Count every line below in which "Lightroom" occurs, then give only the count.

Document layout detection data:
<<<<
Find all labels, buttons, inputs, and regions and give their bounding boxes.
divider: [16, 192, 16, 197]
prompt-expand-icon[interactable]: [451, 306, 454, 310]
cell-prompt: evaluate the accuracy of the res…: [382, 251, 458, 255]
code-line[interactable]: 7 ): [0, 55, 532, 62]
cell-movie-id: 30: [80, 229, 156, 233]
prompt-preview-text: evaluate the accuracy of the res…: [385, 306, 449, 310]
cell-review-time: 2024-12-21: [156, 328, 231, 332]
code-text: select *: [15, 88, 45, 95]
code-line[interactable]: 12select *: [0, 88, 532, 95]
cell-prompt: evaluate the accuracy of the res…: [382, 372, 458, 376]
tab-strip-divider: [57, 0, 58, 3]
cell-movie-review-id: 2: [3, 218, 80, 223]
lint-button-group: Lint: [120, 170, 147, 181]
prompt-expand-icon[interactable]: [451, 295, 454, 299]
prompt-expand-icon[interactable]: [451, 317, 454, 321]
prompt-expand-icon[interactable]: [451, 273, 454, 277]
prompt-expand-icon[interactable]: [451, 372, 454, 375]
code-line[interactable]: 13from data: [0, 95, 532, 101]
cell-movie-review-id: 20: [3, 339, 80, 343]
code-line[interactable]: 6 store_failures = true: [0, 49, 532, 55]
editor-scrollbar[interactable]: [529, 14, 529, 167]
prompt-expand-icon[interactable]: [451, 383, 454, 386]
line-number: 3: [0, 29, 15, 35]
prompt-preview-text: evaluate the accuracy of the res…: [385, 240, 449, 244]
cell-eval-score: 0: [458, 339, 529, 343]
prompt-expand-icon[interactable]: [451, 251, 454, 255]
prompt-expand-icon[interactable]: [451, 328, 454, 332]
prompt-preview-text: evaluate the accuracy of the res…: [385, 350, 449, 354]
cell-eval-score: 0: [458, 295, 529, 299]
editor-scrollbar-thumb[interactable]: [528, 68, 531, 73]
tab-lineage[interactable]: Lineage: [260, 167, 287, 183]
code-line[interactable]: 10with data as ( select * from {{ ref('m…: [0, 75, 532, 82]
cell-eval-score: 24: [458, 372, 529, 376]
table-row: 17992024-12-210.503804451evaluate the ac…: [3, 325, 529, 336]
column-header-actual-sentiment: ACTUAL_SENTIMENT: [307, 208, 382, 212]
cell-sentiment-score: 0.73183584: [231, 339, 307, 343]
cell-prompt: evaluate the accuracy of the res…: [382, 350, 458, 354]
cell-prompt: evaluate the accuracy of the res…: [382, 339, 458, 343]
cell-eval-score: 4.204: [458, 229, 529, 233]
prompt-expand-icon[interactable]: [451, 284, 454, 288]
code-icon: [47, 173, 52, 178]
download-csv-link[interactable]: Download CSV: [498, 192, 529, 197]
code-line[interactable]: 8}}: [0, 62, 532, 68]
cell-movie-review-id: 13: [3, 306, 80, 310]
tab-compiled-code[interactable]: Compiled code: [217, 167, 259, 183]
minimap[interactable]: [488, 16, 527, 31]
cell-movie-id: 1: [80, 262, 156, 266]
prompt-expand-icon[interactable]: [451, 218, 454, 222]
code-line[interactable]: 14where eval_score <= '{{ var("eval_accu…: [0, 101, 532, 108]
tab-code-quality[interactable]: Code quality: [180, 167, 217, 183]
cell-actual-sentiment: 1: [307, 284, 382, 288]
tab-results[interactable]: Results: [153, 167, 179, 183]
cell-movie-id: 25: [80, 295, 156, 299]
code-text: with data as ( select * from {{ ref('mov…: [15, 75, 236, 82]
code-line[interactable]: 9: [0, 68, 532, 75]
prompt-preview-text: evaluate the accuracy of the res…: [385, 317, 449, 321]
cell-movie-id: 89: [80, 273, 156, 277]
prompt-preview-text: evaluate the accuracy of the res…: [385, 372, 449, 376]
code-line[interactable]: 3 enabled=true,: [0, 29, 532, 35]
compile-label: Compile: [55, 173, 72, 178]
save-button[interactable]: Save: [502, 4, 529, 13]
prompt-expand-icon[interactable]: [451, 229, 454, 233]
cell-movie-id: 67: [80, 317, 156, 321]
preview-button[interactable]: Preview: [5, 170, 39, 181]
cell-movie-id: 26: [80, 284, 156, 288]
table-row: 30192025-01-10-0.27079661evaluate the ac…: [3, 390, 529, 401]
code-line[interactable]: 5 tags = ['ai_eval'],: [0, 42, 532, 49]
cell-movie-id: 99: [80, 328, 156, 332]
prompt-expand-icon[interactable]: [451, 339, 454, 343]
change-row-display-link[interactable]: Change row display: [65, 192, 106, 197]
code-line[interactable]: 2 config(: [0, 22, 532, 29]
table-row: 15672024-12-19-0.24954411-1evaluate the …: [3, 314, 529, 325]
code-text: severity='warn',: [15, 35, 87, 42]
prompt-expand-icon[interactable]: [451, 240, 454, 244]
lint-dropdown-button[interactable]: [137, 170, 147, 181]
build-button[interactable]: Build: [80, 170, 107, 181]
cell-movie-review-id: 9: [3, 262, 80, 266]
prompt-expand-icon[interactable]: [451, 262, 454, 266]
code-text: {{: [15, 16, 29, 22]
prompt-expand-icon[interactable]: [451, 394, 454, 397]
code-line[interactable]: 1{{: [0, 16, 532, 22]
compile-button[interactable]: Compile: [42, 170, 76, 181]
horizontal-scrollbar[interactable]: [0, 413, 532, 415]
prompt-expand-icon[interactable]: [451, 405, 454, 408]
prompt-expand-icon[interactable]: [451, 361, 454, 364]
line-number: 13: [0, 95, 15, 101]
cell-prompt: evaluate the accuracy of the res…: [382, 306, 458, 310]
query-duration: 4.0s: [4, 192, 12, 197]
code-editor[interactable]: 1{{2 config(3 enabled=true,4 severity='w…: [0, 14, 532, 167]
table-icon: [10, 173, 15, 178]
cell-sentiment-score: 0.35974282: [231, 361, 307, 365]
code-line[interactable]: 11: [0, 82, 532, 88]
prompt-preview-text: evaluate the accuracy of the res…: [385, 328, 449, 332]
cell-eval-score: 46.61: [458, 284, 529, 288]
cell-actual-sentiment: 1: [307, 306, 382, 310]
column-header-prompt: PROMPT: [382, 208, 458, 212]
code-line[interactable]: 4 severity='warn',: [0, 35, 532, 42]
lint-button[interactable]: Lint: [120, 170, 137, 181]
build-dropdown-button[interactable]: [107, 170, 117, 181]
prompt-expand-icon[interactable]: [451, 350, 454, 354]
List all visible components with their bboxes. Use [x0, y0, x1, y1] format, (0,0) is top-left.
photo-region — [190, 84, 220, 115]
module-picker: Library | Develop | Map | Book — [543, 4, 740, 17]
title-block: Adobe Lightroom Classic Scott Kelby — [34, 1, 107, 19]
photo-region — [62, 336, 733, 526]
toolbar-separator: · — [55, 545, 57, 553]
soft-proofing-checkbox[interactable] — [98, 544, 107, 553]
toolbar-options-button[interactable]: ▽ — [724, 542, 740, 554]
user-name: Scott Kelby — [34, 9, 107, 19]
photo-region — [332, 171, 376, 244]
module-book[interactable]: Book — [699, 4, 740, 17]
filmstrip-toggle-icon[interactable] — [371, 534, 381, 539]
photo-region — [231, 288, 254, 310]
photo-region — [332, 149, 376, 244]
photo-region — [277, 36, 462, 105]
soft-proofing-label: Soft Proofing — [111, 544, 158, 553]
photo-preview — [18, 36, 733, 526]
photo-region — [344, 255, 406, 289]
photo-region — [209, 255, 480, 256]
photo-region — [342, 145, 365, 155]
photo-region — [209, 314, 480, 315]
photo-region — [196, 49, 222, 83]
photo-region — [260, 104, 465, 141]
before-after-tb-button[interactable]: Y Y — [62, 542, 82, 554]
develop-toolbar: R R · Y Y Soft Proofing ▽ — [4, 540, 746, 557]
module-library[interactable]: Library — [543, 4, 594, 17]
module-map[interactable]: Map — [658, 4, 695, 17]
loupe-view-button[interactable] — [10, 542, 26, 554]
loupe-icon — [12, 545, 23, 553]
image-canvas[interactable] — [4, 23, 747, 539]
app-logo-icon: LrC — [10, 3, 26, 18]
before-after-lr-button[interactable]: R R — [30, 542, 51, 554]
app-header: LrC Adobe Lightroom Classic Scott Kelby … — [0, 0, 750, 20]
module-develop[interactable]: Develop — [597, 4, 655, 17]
>>>>
● **ANSWER SPACE**
2